Collected data:
..............................
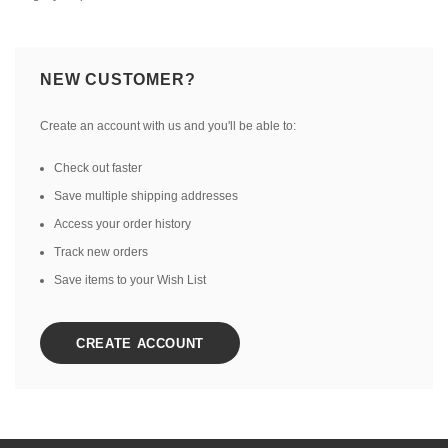
NEW CUSTOMER?
Create an account with us and you'll be able to:
Check out faster
Save multiple shipping addresses
Access your order history
Track new orders
Save items to your Wish List
CREATE ACCOUNT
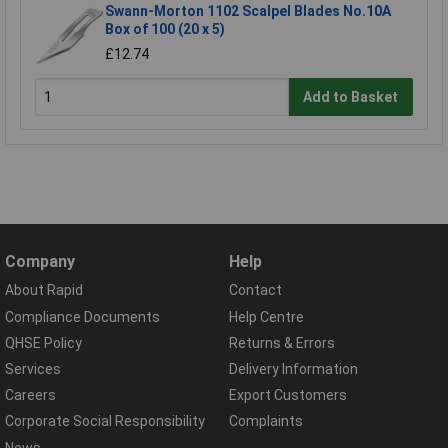
Swann-Morton 1102 Scalpel Blades No.10A
Box of 100 (20 x 5)
£12.74
Add to Basket
Company
Help
About Rapid
Contact
Compliance Documents
Help Centre
QHSE Policy
Returns & Errors
Services
Delivery Information
Careers
Export Customers
Corporate Social Responsibility
Complaints
News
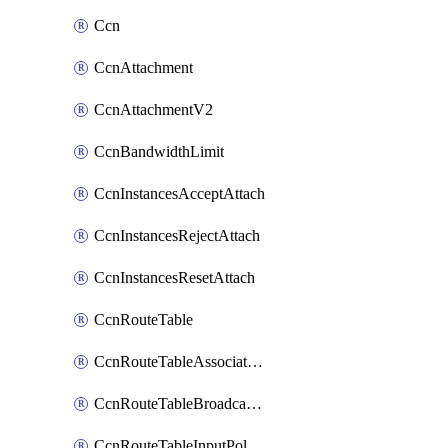
Ccn
CcnAttachment
CcnAttachmentV2
CcnBandwidthLimit
CcnInstancesAcceptAttach
CcnInstancesRejectAttach
CcnInstancesResetAttach
CcnRouteTable
CcnRouteTableAssociateInstanceConfig
CcnRouteTableBroadcastPolicies
CcnRouteTableInputPolicies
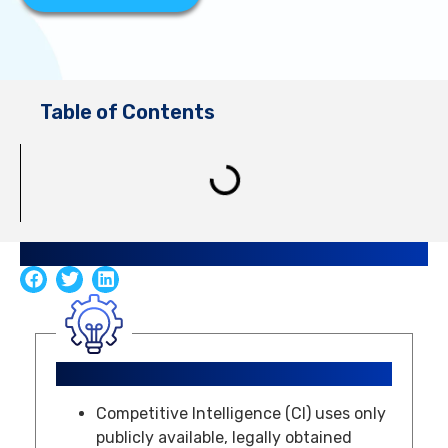
Table of Contents
Share Guide
Key Takeaways
Competitive Intelligence (CI) uses only
publicly available, legally obtained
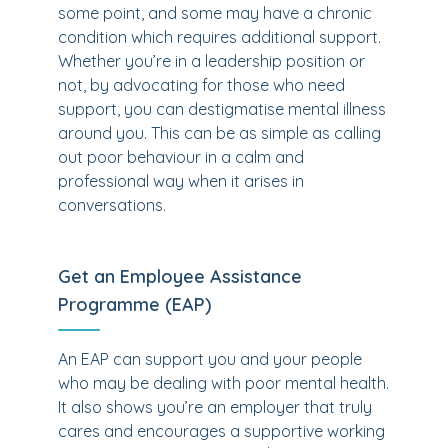
some point, and some may have a chronic
condition which requires additional support.
Whether you’re in a leadership position or
not, by advocating for those who need
support, you can destigmatise mental illness
around you. This can be as simple as calling
out poor behaviour in a calm and
professional way when it arises in
conversations.
Get an Employee Assistance
Programme (EAP)
An EAP can support you and your people
who may be dealing with poor mental health.
It also shows you’re an employer that truly
cares and encourages a supportive working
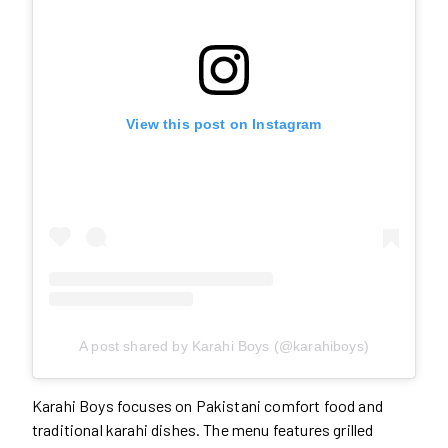
View this post on Instagram
A post shared by Karahi Boys (@karahiboys)
Karahi Boys focuses on Pakistani comfort food and
traditional karahi dishes. The menu features grilled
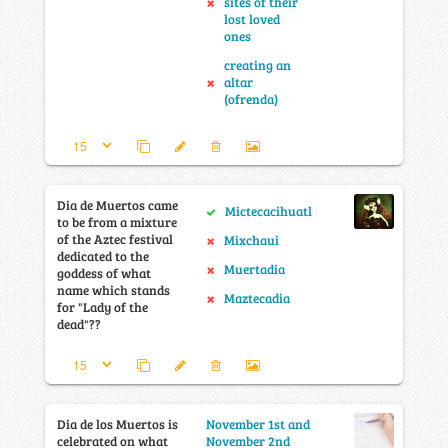
sites of their
lost loved
ones
creating an
altar
(ofrenda)
Dia de Muertos came
Mictecacihuatl
to be from a mixture
of the Aztec festival
Mixchaui
dedicated to the
Muertadia
goddess of what
name which stands
Maztecadia
for "Lady of the
dead"??
Dia de los Muertos is
November 1st and
celebrated on what
November 2nd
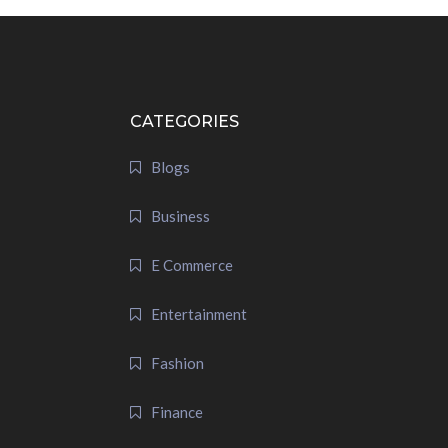
CATEGORIES
Blogs
Business
E Commerce
Entertainment
Fashion
Finance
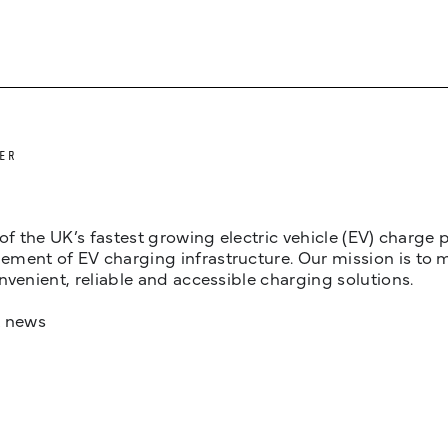
ER
 of the UK’s fastest growing electric vehicle (EV) charge
ent of EV charging infrastructure. Our mission is to make
nvenient, reliable and accessible charging solutions.
t news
..............................
**GOAL OF THE EXERCISE**: Each line that holds the string "Save" is to be copied from the entries above.

**ANSWER SECTION**:
Save multiple shipping addresses
Save items to your Wish List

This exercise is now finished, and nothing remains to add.